Your goal
For the records below, say how many lines contain the string "Moderate". Give no other text.

Items from a data source
---*---

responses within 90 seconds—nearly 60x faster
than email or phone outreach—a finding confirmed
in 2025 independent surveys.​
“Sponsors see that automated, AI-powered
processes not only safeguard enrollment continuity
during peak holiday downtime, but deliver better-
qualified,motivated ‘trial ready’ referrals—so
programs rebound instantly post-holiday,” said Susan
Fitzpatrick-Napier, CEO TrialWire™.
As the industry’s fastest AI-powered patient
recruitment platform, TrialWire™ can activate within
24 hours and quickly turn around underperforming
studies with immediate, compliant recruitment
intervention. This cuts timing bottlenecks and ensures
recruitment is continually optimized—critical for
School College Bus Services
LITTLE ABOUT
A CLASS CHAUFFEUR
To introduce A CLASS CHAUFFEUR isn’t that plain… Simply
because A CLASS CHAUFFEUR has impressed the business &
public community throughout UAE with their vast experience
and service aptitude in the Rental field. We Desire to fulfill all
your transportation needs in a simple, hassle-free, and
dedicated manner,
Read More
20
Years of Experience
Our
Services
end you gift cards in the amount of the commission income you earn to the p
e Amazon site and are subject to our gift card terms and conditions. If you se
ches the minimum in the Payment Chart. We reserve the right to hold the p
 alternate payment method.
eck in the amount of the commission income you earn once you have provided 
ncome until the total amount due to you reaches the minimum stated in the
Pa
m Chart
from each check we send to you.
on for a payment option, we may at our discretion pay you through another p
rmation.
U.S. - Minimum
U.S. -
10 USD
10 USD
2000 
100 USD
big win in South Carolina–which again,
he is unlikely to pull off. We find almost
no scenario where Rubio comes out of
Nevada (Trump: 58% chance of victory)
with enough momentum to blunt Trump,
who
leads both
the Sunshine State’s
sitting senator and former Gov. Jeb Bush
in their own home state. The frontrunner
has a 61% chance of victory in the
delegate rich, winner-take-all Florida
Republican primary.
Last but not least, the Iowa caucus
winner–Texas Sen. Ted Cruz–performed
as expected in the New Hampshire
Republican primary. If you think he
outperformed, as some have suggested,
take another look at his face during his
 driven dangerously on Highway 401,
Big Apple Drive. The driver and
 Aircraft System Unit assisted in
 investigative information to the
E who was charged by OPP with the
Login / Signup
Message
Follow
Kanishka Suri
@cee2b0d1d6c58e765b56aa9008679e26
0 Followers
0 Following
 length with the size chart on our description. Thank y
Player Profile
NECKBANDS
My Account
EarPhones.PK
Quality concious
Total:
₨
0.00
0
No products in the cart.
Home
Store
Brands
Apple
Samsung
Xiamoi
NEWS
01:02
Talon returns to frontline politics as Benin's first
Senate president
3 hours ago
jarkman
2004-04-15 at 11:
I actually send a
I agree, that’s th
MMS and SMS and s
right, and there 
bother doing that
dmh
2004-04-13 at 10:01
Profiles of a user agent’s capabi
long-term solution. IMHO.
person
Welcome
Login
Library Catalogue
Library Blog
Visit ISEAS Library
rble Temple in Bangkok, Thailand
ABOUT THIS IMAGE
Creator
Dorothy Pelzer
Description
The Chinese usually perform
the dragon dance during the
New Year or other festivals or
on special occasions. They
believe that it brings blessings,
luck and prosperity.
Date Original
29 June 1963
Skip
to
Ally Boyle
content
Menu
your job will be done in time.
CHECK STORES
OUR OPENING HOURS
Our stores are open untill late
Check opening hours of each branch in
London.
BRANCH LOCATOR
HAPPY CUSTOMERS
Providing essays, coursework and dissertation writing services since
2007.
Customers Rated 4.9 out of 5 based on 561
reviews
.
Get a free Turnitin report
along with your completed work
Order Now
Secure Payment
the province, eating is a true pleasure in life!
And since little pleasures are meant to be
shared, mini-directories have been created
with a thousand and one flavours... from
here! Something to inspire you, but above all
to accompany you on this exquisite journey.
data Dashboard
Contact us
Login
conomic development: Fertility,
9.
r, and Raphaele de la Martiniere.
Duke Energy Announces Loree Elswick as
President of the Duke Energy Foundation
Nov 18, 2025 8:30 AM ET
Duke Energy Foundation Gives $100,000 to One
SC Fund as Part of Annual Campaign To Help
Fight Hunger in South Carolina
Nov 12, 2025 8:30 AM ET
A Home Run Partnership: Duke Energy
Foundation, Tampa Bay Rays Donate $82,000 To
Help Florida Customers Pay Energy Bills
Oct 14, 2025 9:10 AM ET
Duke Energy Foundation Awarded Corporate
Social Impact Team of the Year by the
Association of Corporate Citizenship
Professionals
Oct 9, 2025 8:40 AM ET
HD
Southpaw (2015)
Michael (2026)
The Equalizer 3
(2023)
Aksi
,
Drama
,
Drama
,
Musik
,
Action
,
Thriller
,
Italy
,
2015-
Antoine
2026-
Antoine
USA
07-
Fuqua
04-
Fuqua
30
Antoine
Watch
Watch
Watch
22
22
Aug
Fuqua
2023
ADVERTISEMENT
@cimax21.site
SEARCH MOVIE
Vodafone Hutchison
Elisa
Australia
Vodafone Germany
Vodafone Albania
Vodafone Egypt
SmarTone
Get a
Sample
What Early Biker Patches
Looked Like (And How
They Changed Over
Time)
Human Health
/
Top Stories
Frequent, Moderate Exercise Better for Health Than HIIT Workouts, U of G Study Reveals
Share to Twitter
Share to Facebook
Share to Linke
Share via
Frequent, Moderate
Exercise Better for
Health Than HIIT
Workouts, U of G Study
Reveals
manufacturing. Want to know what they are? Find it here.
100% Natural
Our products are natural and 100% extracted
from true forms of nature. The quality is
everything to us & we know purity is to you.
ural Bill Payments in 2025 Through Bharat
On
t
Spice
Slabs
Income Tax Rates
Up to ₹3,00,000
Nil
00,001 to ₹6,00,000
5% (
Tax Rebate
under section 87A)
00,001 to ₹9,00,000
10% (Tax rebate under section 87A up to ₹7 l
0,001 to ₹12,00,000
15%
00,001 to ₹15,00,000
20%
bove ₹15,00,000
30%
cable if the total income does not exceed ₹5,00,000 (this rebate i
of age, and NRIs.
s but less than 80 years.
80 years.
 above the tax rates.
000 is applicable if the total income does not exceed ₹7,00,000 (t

---*---

Problem solution
2